Los españoles comemos peor que hace diez años. Esa es la conclusión a la que han llegado desde la Organización de Consumidores y Usuarios (OCU), que alerta del auge del consumo de comidas ultraprocesadas en detrimento de las frutas y verduras. Una tendencia que nos aleja cada vez más de la dieta mediterránea.

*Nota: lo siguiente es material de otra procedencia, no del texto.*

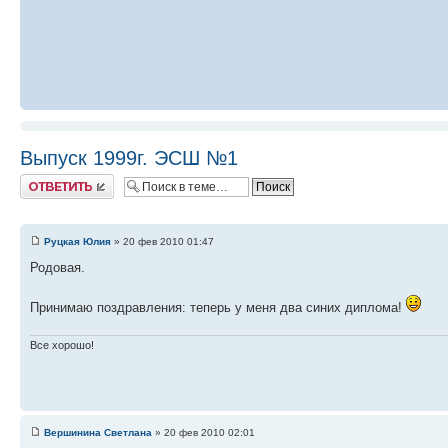
Выпуск 1999г. ЭСШ №1
Ответить
Руцкая Юлия
» 20 фев 2010 01:47
Родовая.
Принимаю поздравления: теперь у меня два синих диплома!
Все хорошо!
Вершинина Светлана
» 20 фев 2010 02:01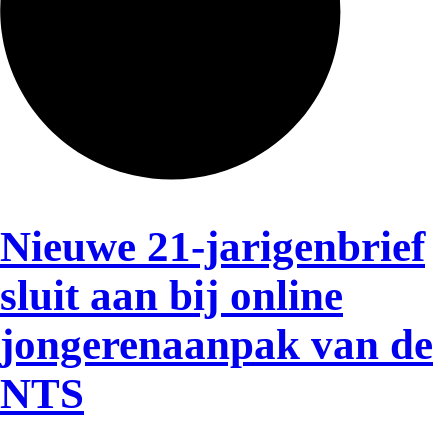
Nieuwe 21-jarigenbrief
sluit aan bij online
jongerenaanpak van de
NTS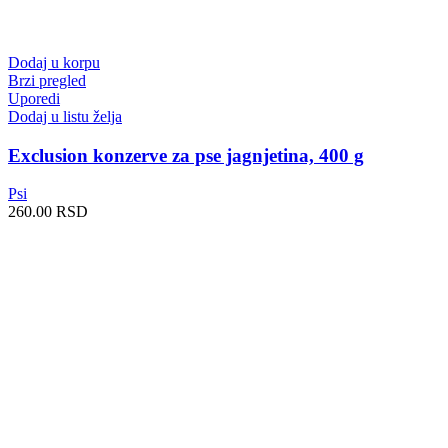
Dodaj u korpu
Brzi pregled
Uporedi
Dodaj u listu želja
Exclusion konzerve za pse jagnjetina, 400 g
Psi
260.00
RSD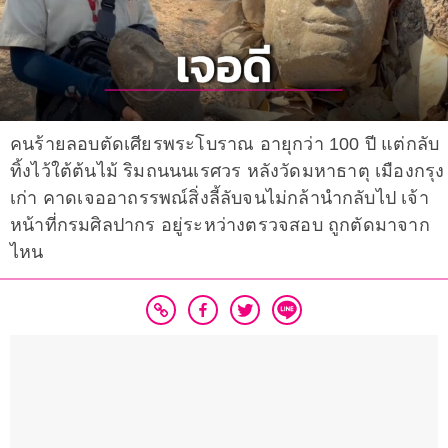
คนร้ายลอบตัดเศียรพระโบราณ อายุกว่า 100 ปี แต่กลับ
ทิ้งไว้ใต้ต้นไม้ ริมถนนนเรศวร หลังวัดมหาธาตุ เมืองกรุง
เก่า คาดเจออาถรรพณ์สิ่งลี้ลับจนไม่กล้านำกลับไป เจ้า
หน้าที่กรมศิลปากร อยู่ระหว่างตรวจสอบ ถูกตัดมาจาก
ไหน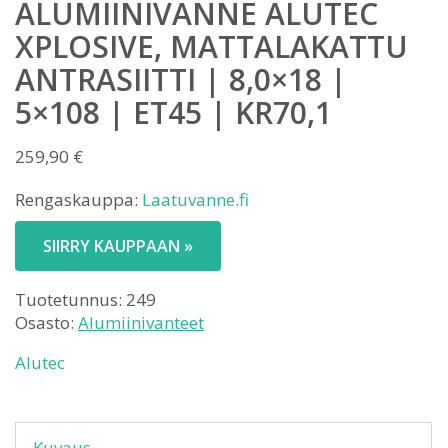
ALUMIINIVANNE ALUTEC
XPLOSIVE, MATTALAKATTU
ANTRASIITTI | 8,0×18 |
5×108 | ET45 | KR70,1
259,90
€
Rengaskauppa:
Laatuvanne.fi
SIIRRY KAUPPAAN »
Tuotetunnus:
249
Osasto:
Alumiinivanteet
Alutec
Kuvaus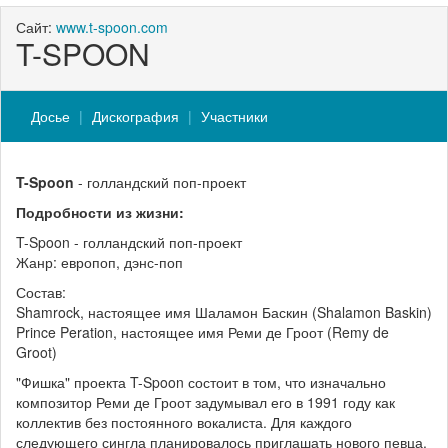
Сайт:
www.t-spoon.com
T-SPOON
Досье
Дискография
Участники
T-Spoon
- голландский поп-проект
Подробности из жизни:
T-Spoon - голландский поп-проект
Жанр: европоп, дэнс-поп
Состав:
Shamrock, настоящее имя Шаламон Баскин (Shalamon Baskin)
Prince Peration, настоящее имя Реми де Гроот (Remy de
Groot)
"Фишка" проекта T-Spoon состоит в том, что изначально
композитор Реми де Гроот задумывал его в 1991 году как
коллектив без постоянного вокалиста. Для каждого
следующего сингла планировалось приглашать нового певца.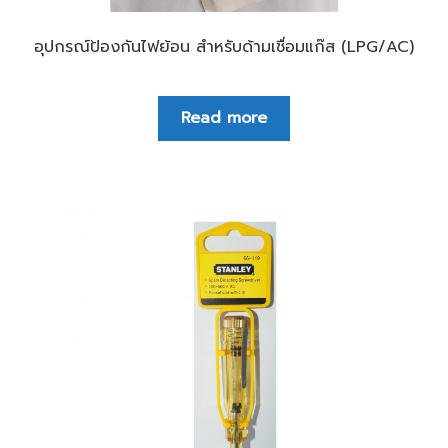
อุปกรณ์ป้องกันไฟย้อน สำหรับด้ามเชื่อมแก๊ส (LPG/AC)
Read more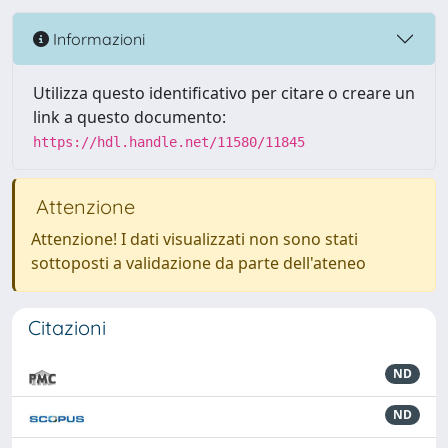
Informazioni
Utilizza questo identificativo per citare o creare un
link a questo documento:
https://hdl.handle.net/11580/11845
Attenzione
Attenzione! I dati visualizzati non sono stati
sottoposti a validazione da parte dell'ateneo
Citazioni
ND
ND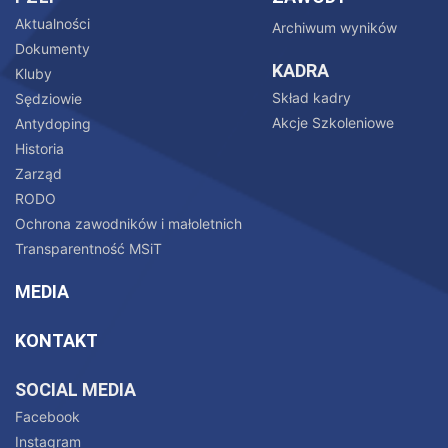
Aktualności
Archiwum wyników
Dokumenty
KADRA
Kluby
Skład kadry
Sędziowie
Akcje Szkoleniowe
Antydoping
Historia
Zarząd
RODO
Ochrona zawodników i małoletnich
Transparentność MSiT
MEDIA
KONTAKT
SOCIAL MEDIA
Facebook
Instagram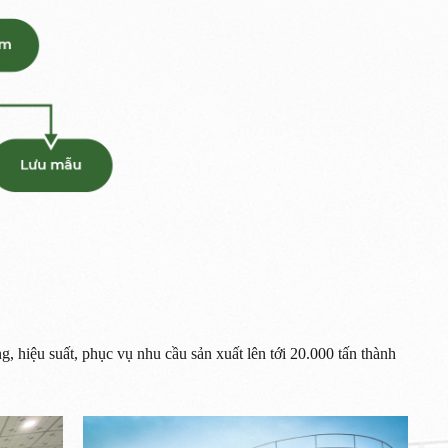
, hiệu suất, phục vụ nhu cầu sản xuất lên tới 20.000 tấn thành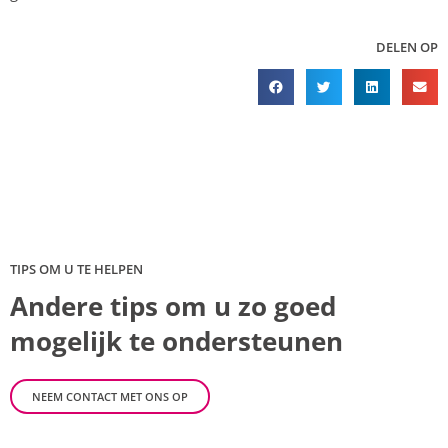
DELEN OP
TIPS OM U TE HELPEN
Andere tips om u zo goed
mogelijk te ondersteunen
NEEM CONTACT MET ONS OP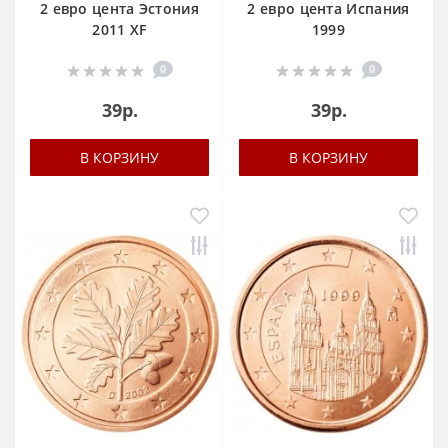
2 евро цента Эстония
2 евро цента Испания
2011 XF
1999
0
0
39р.
39р.
В КОРЗИНУ
В КОРЗИНУ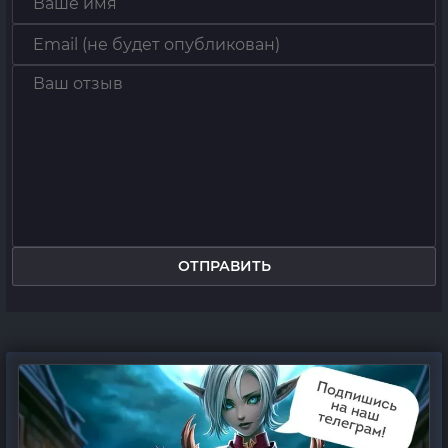
ОТПРАВИТЬ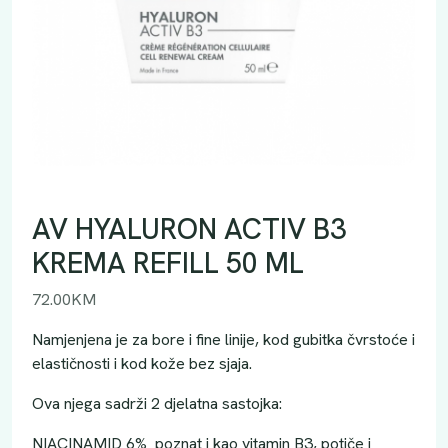
AV HYALURON ACTIV B3
KREMA REFILL 50 ML
72.00
KM
Namjenjena je za bore i fine linije, kod gubitka čvrstoće i
elastičnosti i kod kože bez sjaja.
Ova njega sadrži 2 djelatna sastojka:
NIACINAMID 6% poznat i kao vitamin B3, potiče i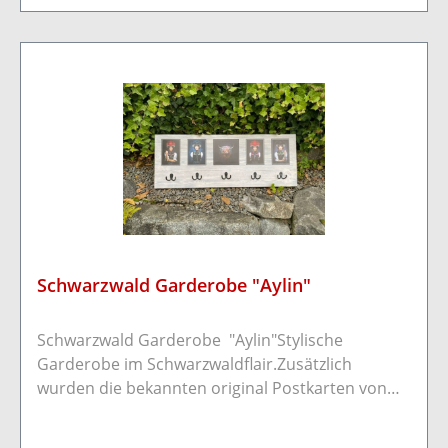
20cm Stärke 1,8cm
Schwarzwald Garderobe "Aylin"
Schwarzwald Garderobe "Aylin"Stylische
Garderobe im Schwarzwaldflair.Zusätzlich
wurden die bekannten original Postkarten von
Sebastian Wehrle angebracht.Durch zwei
Befestigungen auf der Rückseite kann die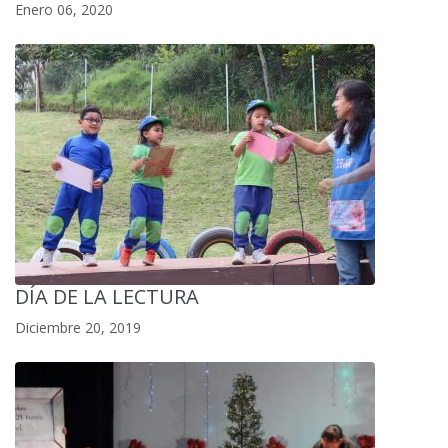
Enero 06, 2020
DÍA DE LA LECTURA
Diciembre 20, 2019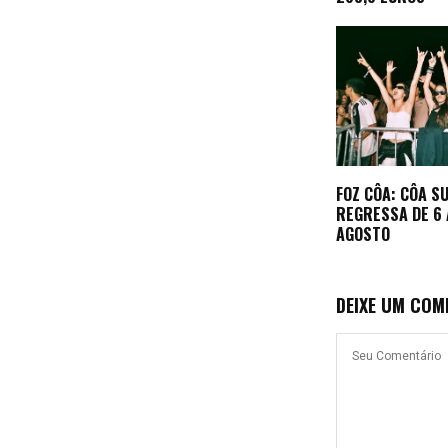
FOZ CÔA: CÔA 
REGRESSA DE 6 
AGOSTO
DEIXE UM COM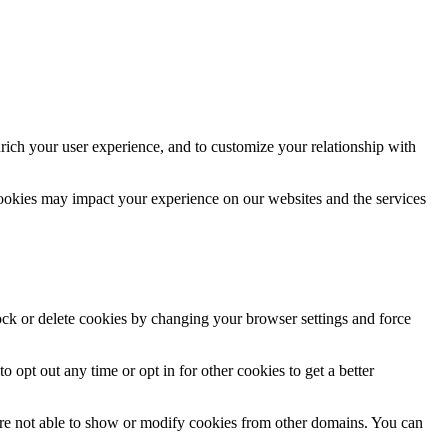
rich your user experience, and to customize your relationship with
cookies may impact your experience on our websites and the services
lock or delete cookies by changing your browser settings and force
o opt out any time or opt in for other cookies to get a better
are not able to show or modify cookies from other domains. You can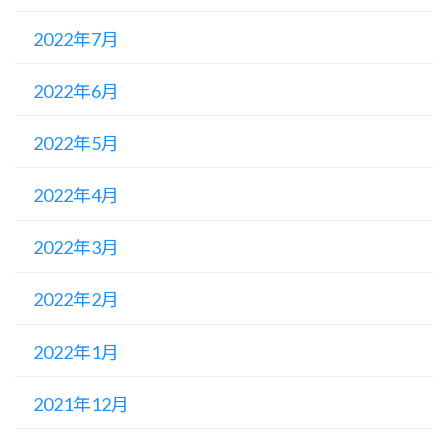
2022年7月
2022年6月
2022年5月
2022年4月
2022年3月
2022年2月
2022年1月
2021年12月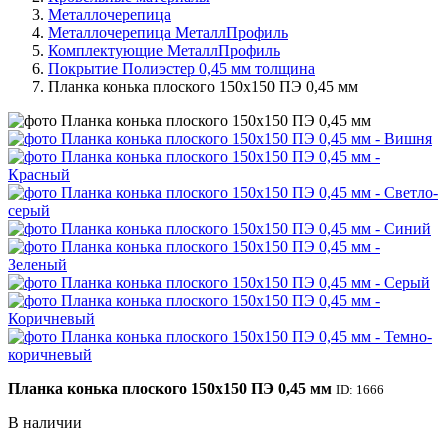
Металлочерепица
Металлочерепица МеталлПрофиль
Комплектующие МеталлПрофиль
Покрытие Полиэстер 0,45 мм толщина
Планка конька плоского 150х150 ПЭ 0,45 мм
Планка конька плоского 150х150 ПЭ 0,45 мм
ID: 1666
В наличии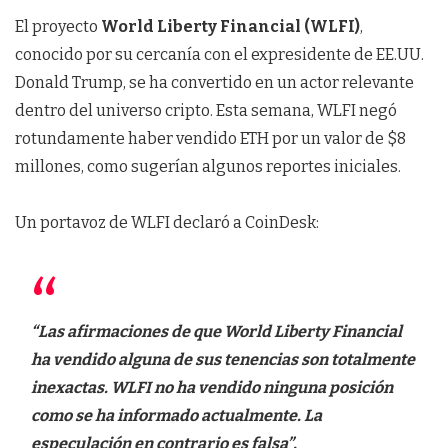
El proyecto
World Liberty Financial (WLFI)
,
conocido por su cercanía con el expresidente de EE.UU.
Donald Trump, se ha convertido en un actor relevante
dentro del universo cripto. Esta semana, WLFI negó
rotundamente haber vendido ETH por un valor de $8
millones, como sugerían algunos reportes iniciales.
Un portavoz de WLFI declaró a CoinDesk:
“Las afirmaciones de que World Liberty Financial
ha vendido alguna de sus tenencias son totalmente
inexactas. WLFI no ha vendido ninguna posición
como se ha informado actualmente. La
especulación en contrario es falsa”.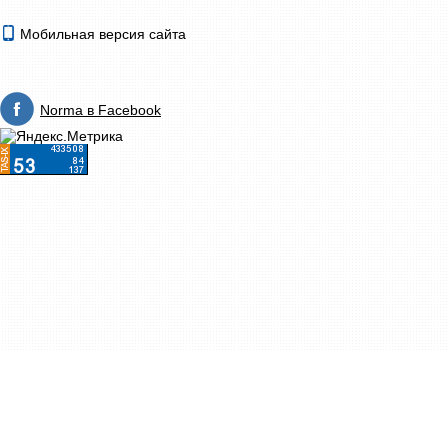
Мобильная версия сайта
Norma в Facebook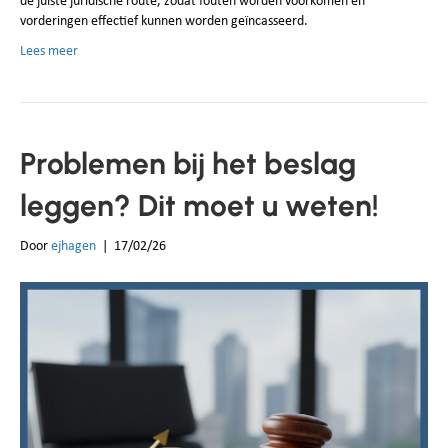
de juiste juridische route, zodat fouten worden voorkomen en
vorderingen effectief kunnen worden geïncasseerd.
Lees meer
Problemen bij het beslag
leggen? Dit moet u weten!
Door
ejhagen
|
17/02/26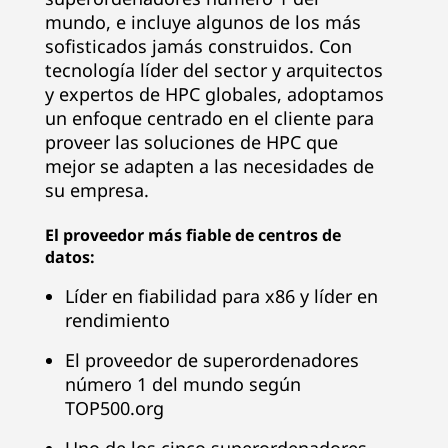
n
mundo, e incluye algunos de los más
ú
sofisticados jamás construidos. Con
tecnología líder del sector y arquitectos
m
y expertos de HPC globales, adoptamos
un enfoque centrado en el cliente para
e
proveer las soluciones de HPC que
mejor se adapten a las necesidades de
r
su empresa.
o
El proveedor más fiable de centros de
datos:
u
Líder en fiabilidad para x86 y líder en
n
rendimiento
o
El proveedor de superordenadores
número 1 del mundo según
d
TOP500.org
e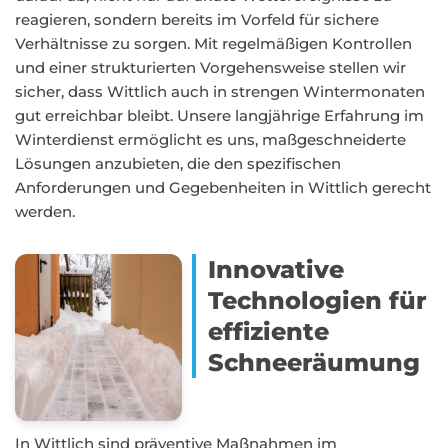
reagieren, sondern bereits im Vorfeld für sichere
Verhältnisse zu sorgen. Mit regelmäßigen Kontrollen
und einer strukturierten Vorgehensweise stellen wir
sicher, dass Wittlich auch in strengen Wintermonaten
gut erreichbar bleibt. Unsere langjährige Erfahrung im
Winterdienst ermöglicht es uns, maßgeschneiderte
Lösungen anzubieten, die den spezifischen
Anforderungen und Gegebenheiten in Wittlich gerecht
werden.
Innovative
Technologien für
effiziente
Schneeräumung
In Wittlich sind präventive Maßnahmen im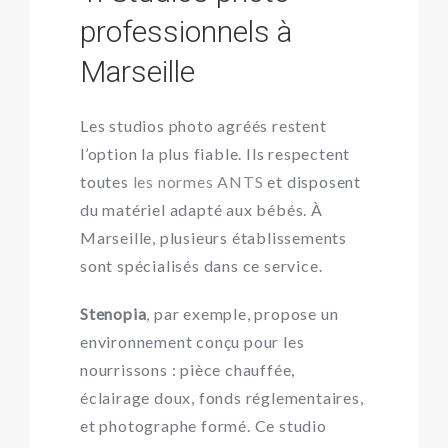
professionnels à
Marseille
Les studios photo agréés restent
l’option la plus fiable. Ils respectent
toutes
les normes ANTS
et disposent
du matériel adapté aux bébés. À
Marseille, plusieurs établissements
sont spécialisés dans ce service.
Stenopia
, par exemple, propose un
environnement conçu pour les
nourrissons : pièce chauffée,
éclairage doux, fonds réglementaires,
et photographe formé. Ce studio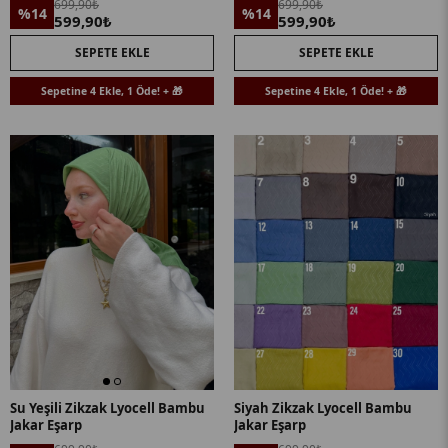
699,90₺
699,90₺
%14
%14
599,90₺
599,90₺
SEPETE EKLE
SEPETE EKLE
Sepetine 4 Ekle, 1 Öde! + 🎁
Sepetine 4 Ekle, 1 Öde! + 🎁
Su Yeşili Zikzak Lyocell Bambu
Siyah Zikzak Lyocell Bambu
Jakar Eşarp
Jakar Eşarp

Los últimos datos disponibles en torno a la evolución de la dieta en España los muestra el Informe Anual del Consumo Alimentario 2023, que compara los hábitos alimenticios de los españoles con respecto a 2014. En esta década, las verduras, las hortalizas y las frutas no han sido las únicas damnificadas, pues la carne y el pescado han perdido protagonismo en las mesas de los españoles.
En el caso de la carne, pese a que esta se consume en un porcentaje por encima del consumo recomendado por los profesionales de la salud, su ingesta se ha visto reducida. En 2014, la carne fresca (menos el pollo) mostraba una desviación del consumo semanal recomendado del 329%, frente al 224% de 2023; esto supone una caída del 105%.
En 2014, los hogares españoles comían pollo un 29% más de lo recomendable, según los datos que ofrece la OCU. Solo diez años después, la cifra se reduce en 19 puntos hasta el 10%.
En cuanto al pescado, este continúa consumiéndose en España por debajo de los umbrales recomendados en una dieta saludable. En 2014, su ingesta representaba un 46% de desviación negativa. En 2023, la diferencia ha aumentado en 18 puntos a la baja.
El consumo semanal de carne y pescado
A raíz de la subida de los precios de los alimentos y demás productos básicos, la Federación de Consumidores y Usuarios de Andalucía (FACUA) lanzó un estudio a partir de una encuesta realizada a 3.334 españoles sobre sus hábitos alimenticios. El informe mostró una notable disminución tanto de la carne como del pescado.
El 61% de las familias declara consumir pollo al menos una vez por semana, frente al 73,4% que lo hacía anteriormente. En contraste, ha aumentado el número de hogares que lo consumen cada quince días o con menor frecuencia, pasando del 26,5% al 38,9%.
Una tendencia similar se observa en el consumo de cerdo. En 2022, el 50,9% de las familias lo incluía en su dieta semanal, mientras que hoy esa cifra ha caído al 33,4%. Este descenso se suma al ya registrado en el consumo de ternera y pollo, reflejando un cambio generalizado en los hábitos alimentarios.
El caso del pescado es también alarmante. Con datos del año pasado, solo el 43,3% de los hogares afirma consumirlo al menos una vez por semana, una caída significativa respecto al 67,6% que lo hacía anteriormente.
Las alternativas de la carne y el pescado
Ya sea por la subida de los precios o por los cambios en los hábitos alimentarios de cada vez más personas, como quienes optan por seguir una dieta vegetariana o vegana, son muchos quienes recurren a otras fuentes alimenticias para ingerir la proteína diaria necesaria.
Las proteínas vegetales, aunque en algunos casos tienen un valor biológico menor que las animales, pueden cubrir perfectamente las necesidades nutricionales si se combinan adecuadamente, según explican los profesionales de la Clínica Universidad de Navarra.
Entre las opciones más destacadas están las legumbres, como lentejas, garbanzos y alubias, que aportan una buena cantidad de proteínas y, además, fibra, minerales y antioxidantes. También destacan los frutos secos y semillas (nueces, almendras, chía, lino o sésamo), ricos en proteínas, grasas saludables y micronutrientes esenciales.
Otra fuente importante es la soja y sus derivados, como el tofu, el tempeh o la bebida de soja enriquecida. Estos productos no solo contienen proteínas de alta calidad, sino que son muy versátiles en la cocina. Los productos lácteos y los huevos, aunque de origen animal, también son una alternativa para quienes siguen una dieta vegetariana pero no vegana.